El avión estaba preparado con una actividad inmersiva de VR. El militar, tras apurar su segundo cigarrillo seguido, nos dió a cada uno unas aparatosas gafas de realidad virtual. Nos sentamos en fila, uno delante de otro, y el avión comenzó a moverse y a hacer ruido. Al poco estábamos volando, y la hora del día que arrojaban las ventanas que teníamos al lado prácticamente coincidía con la real. El sol comenzaba a caer. Nos íbamos acercando desde el oeste a Vukovar, y se veía fuego en los edificios, bombas en las calles y columnas de humo. Otros aviones sobrevolaban más alto y dejaban caer morteros abriendo la escotilla del suelo.

En un momento dado, me asusté cuando curioso y mirando a todas partes, de repente habían aparecido a mi izquierda dos hombres que, sin apenas hacer ruido, manipulaban unas cajas preparando algo. Estiré el brazo hacia delante y cogí a Josipa por el suyo para avisarle de que no estábamos solos. Abrieron la escotilla del avión y comenzaron a lanzar cajas ─ más tarde descubriría que contenían víveres y productos de primeros auxilios para el frente, lidocaína, plasma, catéteres, vendas... ─ , mientras el avión sobrevolaba algunas de las peores partes de la ciudad, el humo limitaba la visibilidad intercalándose con el fuego y el ruido de todo tipo de explosiones. Conforme más volábamos, más se cerraba la noche, más se encogía mi pecho y menos dudas tenía de lo que estaba viendo. La proyección de imágenes terminó bruscamente una vez ya estábamos sobre el Danubio, pero el calor, el ruido del avión y las imágenes seguían retumbando en mi cabeza. No pude tomar ninguna foto de lo que vi, pero al menos hasta el momento no me ha hecho falta para recordarlo.

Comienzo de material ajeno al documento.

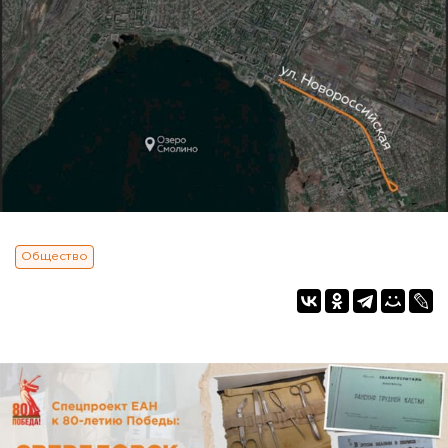
Общество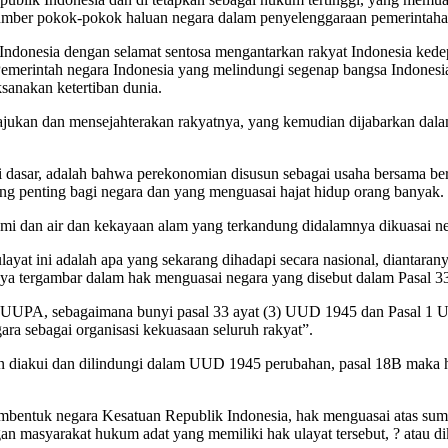
 sumber pokok-pokok haluan negara dalam penyelenggaraan pemerinta
donesia dengan selamat sentosa mengantarkan rakyat Indonesia kede
 Pemerintah negara Indonesia yang melindungi segenap bangsa Indones
anakan ketertiban dunia.
ajukan dan mensejahterakan rakyatnya, yang kemudian dijabarkan dal
adi dasar, adalah bahwa perekonomian disusun sebagai usaha bersama be
ng penting bagi negara dan yang menguasai hajat hidup orang banyak.
umi dan air dan kekayaan alam yang terkandung didalamnya dikuasai n
 ulayat ini adalah apa yang sekarang dihadapi secara nasional, diantara
nya tergambar dalam hak menguasai negara yang disebut dalam Pasal 3
lam UUPA, sebagaimana bunyi pasal 33 ayat (3) UUD 1945 dan Pasal 1
gara sebagai organisasi kekuasaan seluruh rakyat”.
ian diakui dan dilindungi dalam UUD 1945 perubahan, pasal 18B maka 
bentuk negara Kesatuan Republik Indonesia, hak menguasai atas sumbe
ngan masyarakat hukum adat yang memiliki hak ulayat tersebut, ? atau 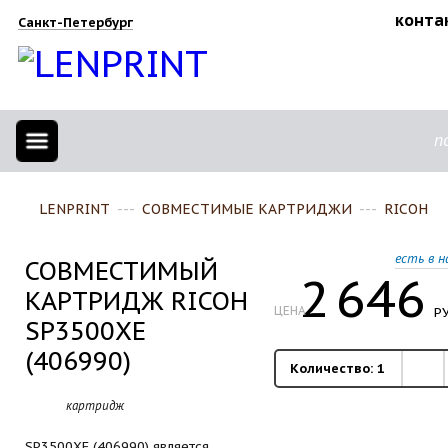
конта
Санкт-Петербург
п
LENPRINT
---
СОВМЕСТИМЫЕ КАРТРИДЖИ
---
RICOH
есть в н
СОВМЕСТИМЫЙ
2
646
КАРТРИДЖ RICOH
ЦЕНА
РУ
SP3500XE
(406990)
Количество:
1
картридж
SP3500XE (406990) является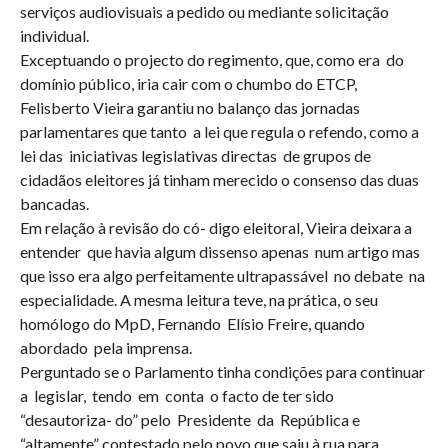
serviços audiovisuais a pedido ou mediante solicitação
individual.
Exceptuando o projecto do regimento, que, como era do
domínio público, iria cair com o chumbo do ETCP,
Felisberto Vieira garantiu no balanço das jornadas
parlamentares que tanto a lei que regula o refendo, como a
lei das iniciativas legislativas directas de grupos de
cidadãos eleitores já tinham merecido o consenso das duas
bancadas.
Em relação à revisão do có- digo eleitoral, Vieira deixara a
entender que havia algum dissenso apenas num artigo mas
que isso era algo perfeitamente ultrapassável no debate na
especialidade. A mesma leitura teve, na prática, o seu
homólogo do MpD, Fernando Elísio Freire, quando
abordado pela imprensa.
Perguntado se o Parlamento tinha condições para continuar
a legislar, tendo em conta o facto de ter sido
“desautoriza- do” pelo Presidente da República e
“altamente” contestado pelo povo que saiu à rua para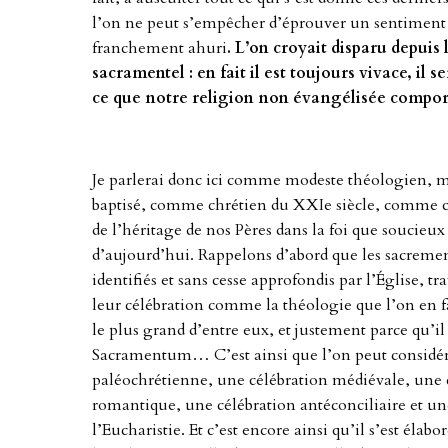
l’on ne peut s’empêcher d’éprouver un sentiment d
franchement ahuri
. L’on croyait disparu depuis
sacramentel : en fait il est toujours vivace, il s
ce que notre religion non évangélisée compor
Je parlerai donc ici comme modeste théologien, 
baptisé, comme chrétien du XXIe siècle, comme c
de l’héritage de nos Pères dans la foi que soucieux
d’aujourd’hui. Rappelons d’abord que les sacremen
identifiés et sans cesse approfondis par l’Église, tr
leur célébration comme la théologie que l’on en f
le plus grand d’entre eux, et justement parce qu’i
Sacramentum… C’est ainsi que l’on peut considérer
paléochrétienne, une célébration médiévale, une 
romantique, une célébration antéconciliaire et une
l’Eucharistie. Et c’est encore ainsi qu’il s’est élab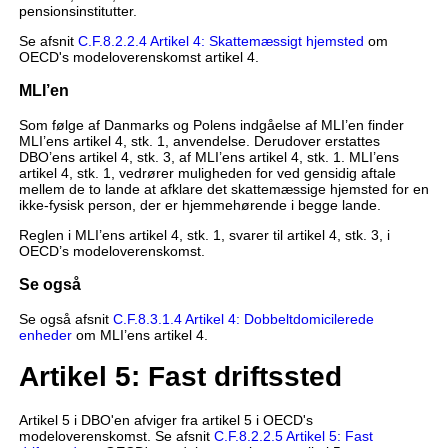
pensionsinstitutter.
Se afsnit
C.F.8.2.2.4 Artikel 4: Skattemæssigt hjemsted
om
OECD's modeloverenskomst artikel 4.
MLI’en
Som følge af Danmarks og Polens indgåelse af MLI’en finder
MLI’ens artikel 4, stk. 1, anvendelse. Derudover erstattes
DBO’ens artikel 4, stk. 3, af MLI’ens artikel 4, stk. 1. MLI’ens
artikel 4, stk. 1, vedrører muligheden for ved gensidig aftale
mellem de to lande at afklare det skattemæssige hjemsted for en
ikke-fysisk person, der er hjemmehørende i begge lande.
Reglen i MLI’ens artikel 4, stk. 1, svarer til artikel 4, stk. 3, i
OECD’s modeloverenskomst.
Se også
Se også afsnit
C.F.8.3.1.4 Artikel 4: Dobbeltdomicilerede
enheder
om MLI’ens artikel 4.
Artikel 5: Fast driftssted
Artikel 5 i DBO'en afviger fra artikel 5 i OECD's
modeloverenskomst. Se afsnit
C.F.8.2.2.5 Artikel 5: Fast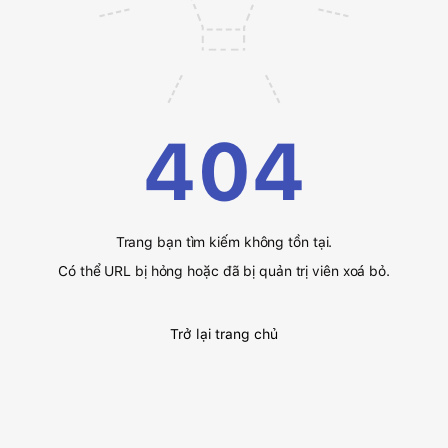
404
Trang bạn tìm kiếm không tồn tại.
Có thể URL bị hỏng hoặc đã bị quản trị viên xoá bỏ.
Trở lại trang chủ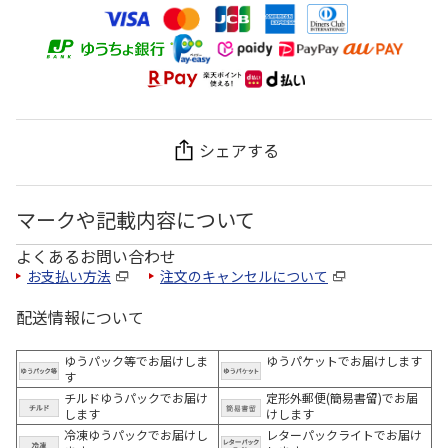
シェアする
マークや記載内容について
よくあるお問い合わせ
お支払い方法
注文のキャンセルについて
配送情報について
ゆうパック等でお届けしま
ゆうパケットでお届けします
す
チルドゆうパックでお届け
定形外郵便(簡易書留)でお届
します
けします
冷凍ゆうパックでお届けし
レターパックライトでお届け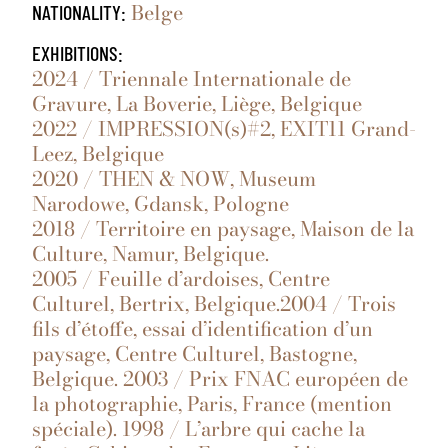
Belge
NATIONALITY:
EXHIBITIONS:
2024 / Triennale Internationale de
Gravure, La Boverie, Liège, Belgique
2022 / IMPRESSION(s)#2, EXIT11 Grand-
Leez, Belgique
2020 / THEN & NOW, Museum
Narodowe, Gdansk, Pologne
2018 / Territoire en paysage, Maison de la
Culture, Namur, Belgique.
2005 / Feuille d’ardoises, Centre
Culturel, Bertrix, Belgique.2004 / Trois
fils d’étoffe, essai d’identification d’un
paysage, Centre Culturel, Bastogne,
Belgique. 2003 / Prix FNAC européen de
la photographie, Paris, France (mention
spéciale). 1998 / L’arbre qui cache la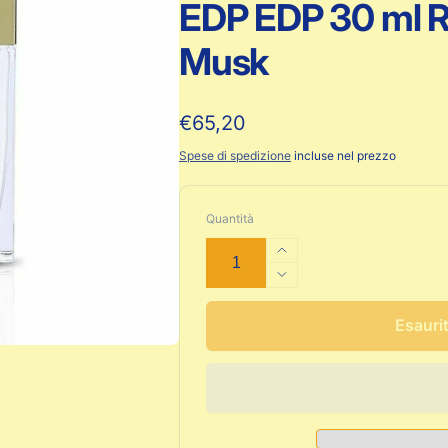
EDP EDP 30 ml R
Musk
Prezzo
€65,20
di
Spese di spedizione
incluse nel prezzo
listino
Quantità
Aumenta
quantità
Diminuisci
per
quantità
Profumo
per
Esauri
Unisex
Profumo
Alyssa
Unisex
Ashley
Alyssa
EDP
Ashley
EDP
EDP
30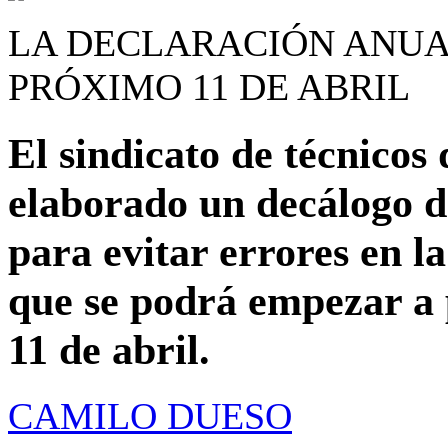
LA DECLARACIÓN ANUA
PRÓXIMO 11 DE ABRIL
El sindicato de técnicos
elaborado un decálogo de
para evitar errores en 
que se podrá empezar a 
11 de abril.
CAMILO DUESO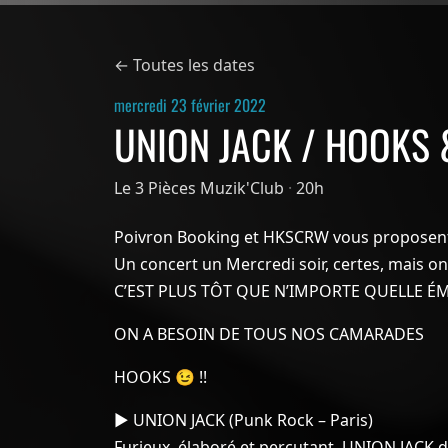
← Toutes les dates
mercredi 23 février 2022
UNION JACK / HOOKS 
Le 3 Pièces Muzik'Club
·
20h
Poivron Booking et HKSCRW vous proposent
Un concert un Mercredi soir, certes, mais on
C’EST PLUS TÔT QUE N’IMPORTE QUELLE ÉM
ON A BESOIN DE TOUS NOS CAMARADES
HOOKS 😉 !!
▶︎ UNION JACK (Punk Rock – Paris)
Furieux, élaboré et percutant, UNION JACK di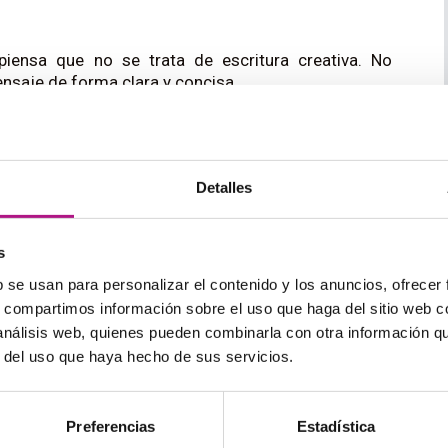
 piensa que no se trata de escritura creativa. No
mensaje de forma clara y concisa.
 el nivel suficiente, no hace falta que improvises:
acertarás siempre:
Detalles
u feel about..?
s
b se usan para personalizar el contenido y los anuncios, ofrecer
t of view
s, compartimos información sobre el uso que haga del sitio web 
 análisis web, quienes pueden combinarla con otra información q
s that
r del uso que haya hecho de sus servicios.
… is better because…
 that…?
Preferencias
Estadística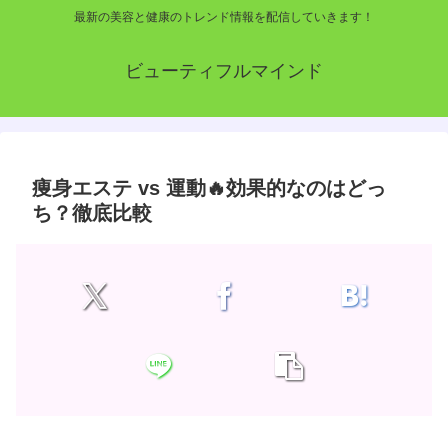
最新の美容と健康のトレンド情報を配信していきます！
ビューティフルマインド
痩身エステ vs 運動🔥効果的なのはどっ
ち？徹底比較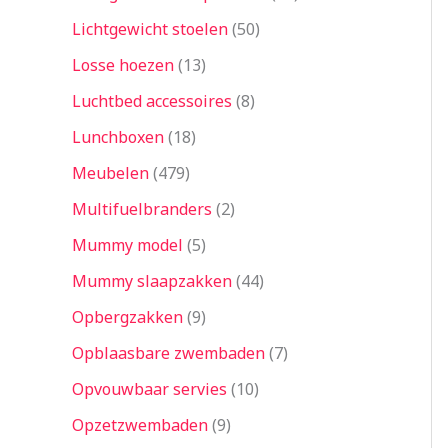
Lichtgewicht stoelen
50
Losse hoezen
13
Luchtbed accessoires
8
Lunchboxen
18
Meubelen
479
Multifuelbranders
2
Mummy model
5
Mummy slaapzakken
44
Opbergzakken
9
Opblaasbare zwembaden
7
Opvouwbaar servies
10
Opzetzwembaden
9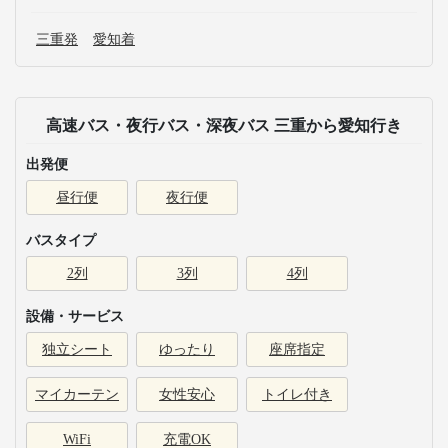
三重発
愛知着
高速バス・夜行バス・深夜バス 三重から愛知行き
出発便
昼行便
夜行便
バスタイプ
2列
3列
4列
設備・サービス
独立シート
ゆったり
座席指定
マイカーテン
女性安心
トイレ付き
WiFi
充電OK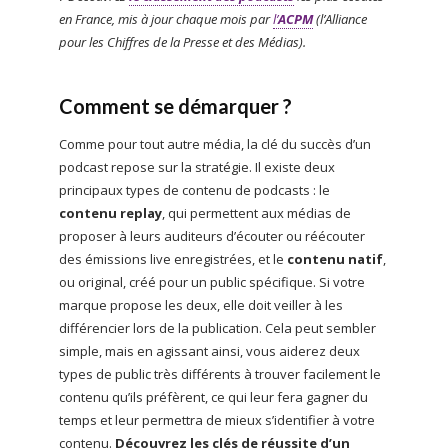
en France, mis à jour chaque mois par
l’
ACPM
(l’Alliance
pour les Chiffres de la Presse et des Médias).
Comment se démarquer ?
Comme pour tout autre média, la clé du succès d’un
podcast repose sur la stratégie. Il existe deux
principaux types de contenu de podcasts : le
contenu replay
, qui permettent aux médias de
proposer à leurs auditeurs d’écouter ou réécouter
des émissions live enregistrées, et le
contenu natif
,
ou original, créé pour un public spécifique. Si votre
marque propose les deux, elle doit veiller à les
différencier lors de la publication. Cela peut sembler
simple, mais en agissant ainsi, vous aiderez deux
types de public très différents à trouver facilement le
contenu qu’ils préfèrent, ce qui leur fera gagner du
temps et leur permettra de mieux s’identifier à votre
contenu.
Découvrez les clés de réussite d’un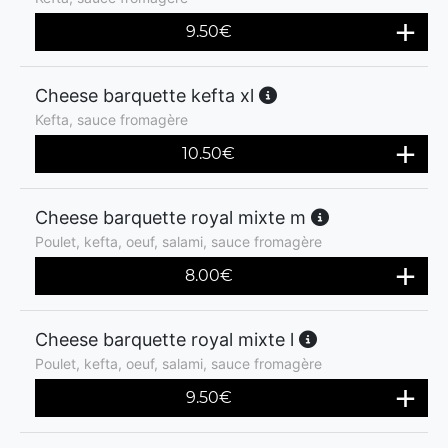
9.50
€
Cheese barquette kefta xl
Kefta, sauce fromagère
10.50
€
Cheese barquette royal mixte m
Poulet, kefta, oeuf, salami, sauce fromagère
8.00
€
Cheese barquette royal mixte l
Poulet, kefta, oeuf, salami, sauce fromagère
9.50
€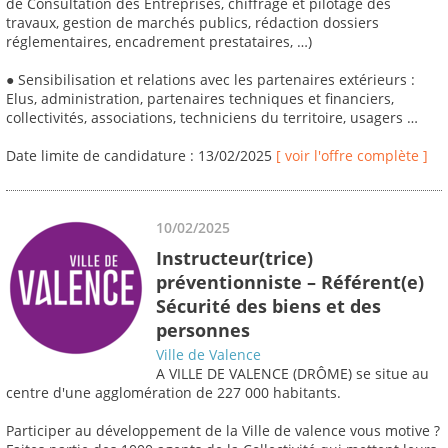
de Consultation des Entreprises, chiffrage et pilotage des
travaux, gestion de marchés publics, rédaction dossiers
réglementaires, encadrement prestataires, …)
● Sensibilisation et relations avec les partenaires extérieurs :
Elus, administration, partenaires techniques et financiers,
collectivités, associations, techniciens du territoire, usagers …
Date limite de candidature : 13/02/2025
[ voir l'offre complète ]
10/02/2025
Instructeur(trice)
préventionniste – Référent(e)
Sécurité des biens et des
personnes
Ville de Valence
A VILLE DE VALENCE (DRÔME) se situe au
centre d'une agglomération de 227 000 habitants.
Participer au développement de la Ville de valence vous motive ?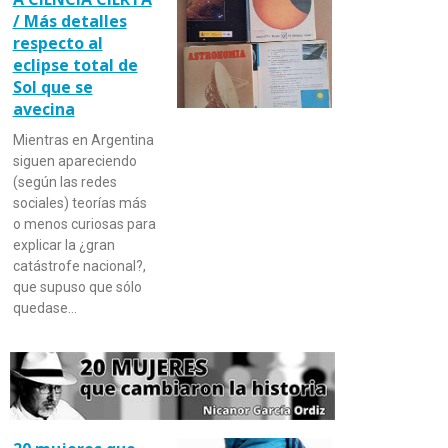
/ Más detalles
respecto al
eclipse total de
Sol que se
avecina
Mientras en Argentina
siguen apareciendo
(según las redes
sociales) teorías más
o menos curiosas para
explicar la ¿gran
catástrofe nacional?,
que supuso que sólo
quedase…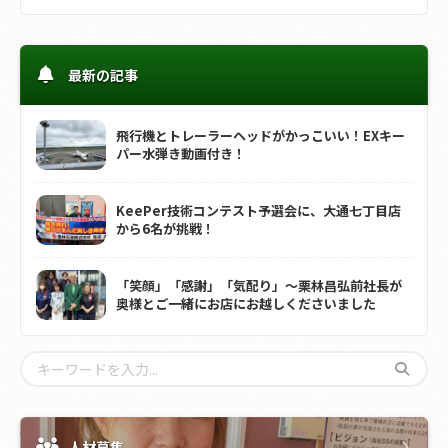
最新の記事
飛行機とトレーラーヘッドがかっこいい！EXキー
パー水弾き動画付き！
KeePer技術コンテスト予選会に、大通七丁目店
から6名が挑戦！
「笑顔」「感謝」「気配り」～栗林昌弘前社長が
奥様とご一緒にお店にお越しくださいました
人材募集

Orilla del Danubio con la torre del agua al fondo

Continuamos paseando y jugamos con un gato anaranjado que ronroneaba a las afueras de otro sótano lleno de armas, enseres militares y minas desactivadas. Tras un rato, nos recogieron en coche fuera del complejo militar, y tras empaquetar nuestras cosas, nos subimos a otro coche cuando estaba a punto de cerrarse la noche, del que no bajamos hasta que llegamos de nuevo a Zagreb. Sólo fue un día y una noche, pero todas esas horas me parecieron extraordinariamente relativas.